-- DATA EXTRACTS follows --
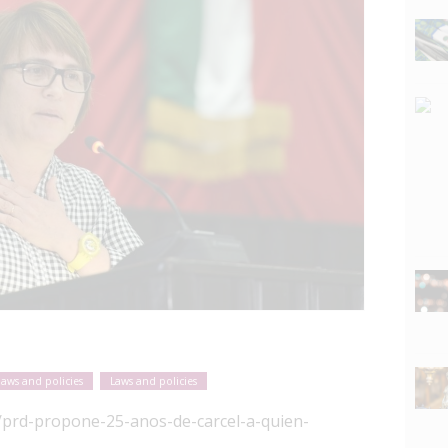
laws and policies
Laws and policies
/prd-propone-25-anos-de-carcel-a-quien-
-- DATA EXTRACTS concluded --
-- DATA EXTRACTS follows --
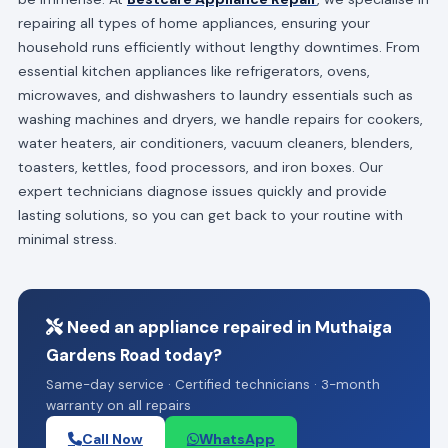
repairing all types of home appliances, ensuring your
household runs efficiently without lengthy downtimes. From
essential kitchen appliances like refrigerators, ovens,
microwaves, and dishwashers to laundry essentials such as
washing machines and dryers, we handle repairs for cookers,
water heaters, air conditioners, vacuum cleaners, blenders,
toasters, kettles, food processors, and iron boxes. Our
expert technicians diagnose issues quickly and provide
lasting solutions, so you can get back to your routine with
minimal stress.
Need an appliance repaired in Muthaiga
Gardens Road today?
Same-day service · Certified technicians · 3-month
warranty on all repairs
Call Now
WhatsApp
-- DATA EXTRACTS concluded --
GOAL OF THE EXERCISE: Copy each line from the entries above that has the word "your" in it.

ANSWER BOX:
repairing all types of home appliances, ensuring your
lasting solutions, so you can get back to your routine with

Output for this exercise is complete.